Le déboulonage des statues, les statistiques ethniques, la mort de George Floyd… Activiste, et membre actif du comité Vérité et Justice pour Adama Traoré, Youcef Brakni revient sur les récentes mobilisations contre le racisme et les violences policières. “Il était temps d’ouvrir les yeux et de regarder ce qui se passe chez nous aussi”, nous dit-il avant d’appeler à une mobilisation massive “autour de la question de la réforme de la police et du pouvoir des syndicats”. Et à ouvrir le débat sur les statistiques ethniques dont l’absence témoigne selon lui d’une “hypocrisie”.
Depuis l’inauguration d’un dessin en hommage à Adama Traoré et George Floyd à Stains (Seine-Saint-Denis), le 20 juin, le syndicat de police Alliance 93 a obtenu que le terme “policières” de l’expression “violences policières” soit effacé. Qu’est-ce que cela vous inspire ?

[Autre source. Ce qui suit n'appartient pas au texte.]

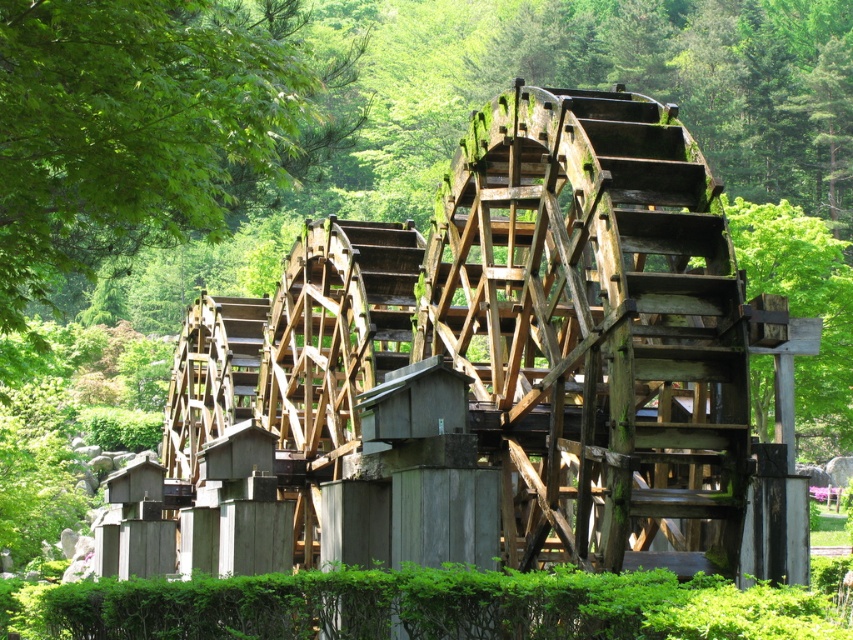 You are standing in front of the wooden waterwheel at center and want to take a photo of the green leafy tree at upper left. Since the tree is partially hidden by the waterwheel, will you need to move closer to the waterwheel or farther away from it to get a clear view of the tree?

The green leafy tree at upper left is closer to the viewer than wooden waterwheel at center, so to get a clearer view of the tree, you should move farther away from the wooden waterwheel at center. This will help reduce the obstruction caused by the waterwheel between you and the tree.

You are standing at the center of the waterwheel and want to locate the green leafy tree at upper left. In which direction should you look?

The green leafy tree at upper left is located at point (x=149, y=125), which is to the upper left direction from the center of the waterwheel. So you should look towards the upper left direction. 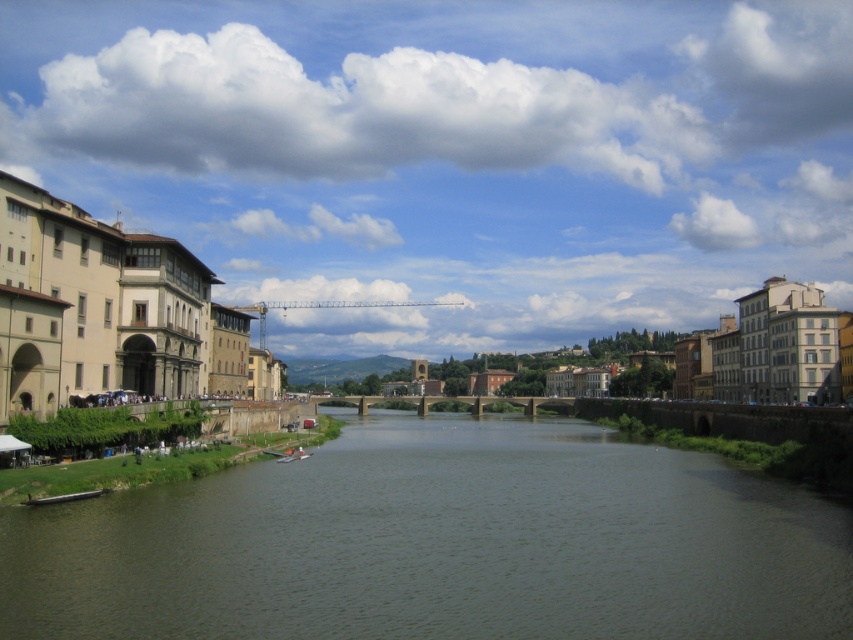 You are a photographer planning to capture the brown concrete river at center and the wooden boat at lower left in a single frame. Which object should you focus on first if you want to ensure both are in focus, considering their relative sizes in the frame?

The brown concrete river at center is much taller than the wooden boat at lower left, so focusing on the brown concrete river at center would ensure both are in focus since it occupies a larger portion of the frame.

What is the coordinate of the brown concrete river at center?

The coordinate of the brown concrete river at center is at point (439,544). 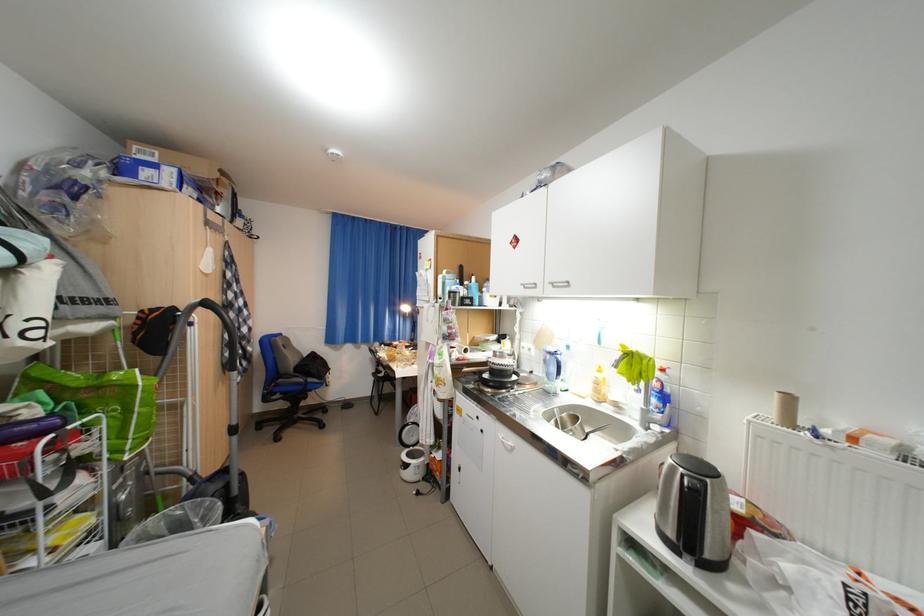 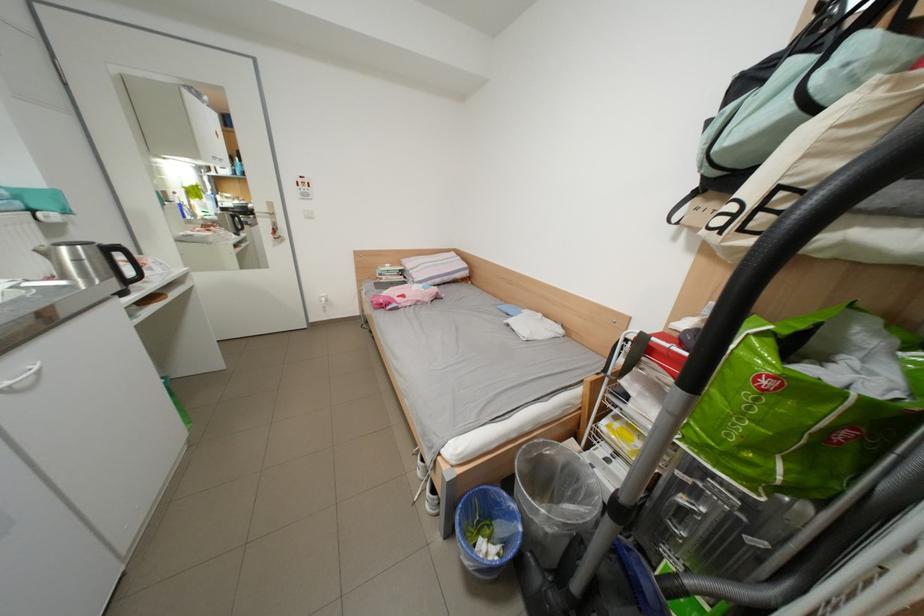 Question: I am providing you with two images of the same scene from different viewpoints. After the viewpoint changes to image2, which objects are now occluded?

Choices:
 (A) green shopping bag
 (B) black tote bag
 (C) black kettle handle
 (D) none of these

Answer: (D) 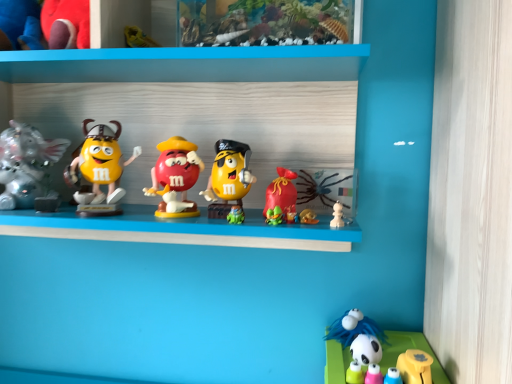 Question: From a real-world perspective, is matte plastic m&m figure at center, the fourth toy when ordered from left to right, positioned above or below silver metallic elephant at left, the 2th toy when ordered from left to right?

Choices:
 (A) above
 (B) below

Answer: (B)

Question: Is matte plastic m&m figure at center, the fourth toy when ordered from left to right, situated inside silver metallic elephant at left, which is the 6th toy from right to left, or outside?

Choices:
 (A) inside
 (B) outside

Answer: (B)

Question: Which object is the farthest from the matte plastic m&m figure at center, arranged as the 4th toy when viewed from the right?

Choices:
 (A) yellow plastic toy at lower right, which appears as the seventh toy when viewed from the left
 (B) silver metallic elephant at left, the 2th toy when ordered from left to right
 (C) velvet plush toy at upper left, which appears as the 1th toy when viewed from the left
 (D) white glossy panda at lower right
 (E) white matte panda at lower right, the 6th toy positioned from the left

Answer: (A)

Question: Which is nearer to the white matte panda at lower right, the 6th toy positioned from the left?

Choices:
 (A) yellow plastic toy at lower right, which appears as the seventh toy when viewed from the left
 (B) silver metallic elephant at left, which is the 6th toy from right to left
 (C) velvet plush toy at upper left, which appears as the 1th toy when viewed from the left
 (D) matte yellow figurine at left, acting as the third toy starting from the left
 (E) white glossy panda at lower right

Answer: (E)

Youcef Brakni – Le syndicat Alliance est, une fois de plus, dans son rôle. C’est un comble pour des policiers de ne pas protéger la liberté d’expression, qui plus est celle venant d’artistes. Nous avons obtenu de ne pas recouvrir l’ensemble de la fresque, c’est une première victoire. Mais cette tentative de censure de la part d’un syndicat de police est révélatrice de la crise que nous traversons. Encore une fois, l’Etat se range du côté de la police.
Il faut arrêter le déni, l’actualité récente a prouvé combien les violences policières et le racisme sont réels. Le Défenseur des droits a dénoncé la “discrimination systémique” qui règne au sein de la police, on a entendu sur Mediapart et Arte des agents se défouler avec des insultes d’un racisme horrifiant. Et hier encore, les derniers mots de Cédric Chouviat, mort à la suite d’un contrôle de police, ont été révélés, et témoignent d’une violence inouïe.
Aux Etats-Unis, le 25 mai dernier, la mort de George Floyd, un homme noir de 46 ans tué par des policiers blancs, a catalysé la gronde contre les violences policières. Que dit déjà ce meurtre selon-vous ?
Ce meurtre est révélateur de la suprématie blanche en actes. Les images montrent un crime horrible, et l’indifférence d’un homme, un policier blanc. La mort de George Floyd est un symbole de la déshumanisation qui existe à l’égard des personnes noires, des corps noirs. Cette affaire a engendré un écho considérable à travers le monde et a créé un sentiment d’indignation légitime jusqu’en France. Cela a en quelque sorte mis en images ce qu’a pu subir Adama Traoré.
La différence ici est en effet qu’il existe des images de l’interpellation de Georges Floyd…
Les circonstances du décès d’Adama reposent, pour l’instant, uniquement sur la version des policiers, qui ont tout de même expliqué être montés à trois sur lui. Adama Traoré a pris le poids de leur trois corps cumulés : trois militaires équipés qui l’ont littéralement écrasé, comme le confirme une expertise indépendante.
En quoi la colère qui gronde aux Etats-Unis vous a-t-elle inspirés au Comité Adama ?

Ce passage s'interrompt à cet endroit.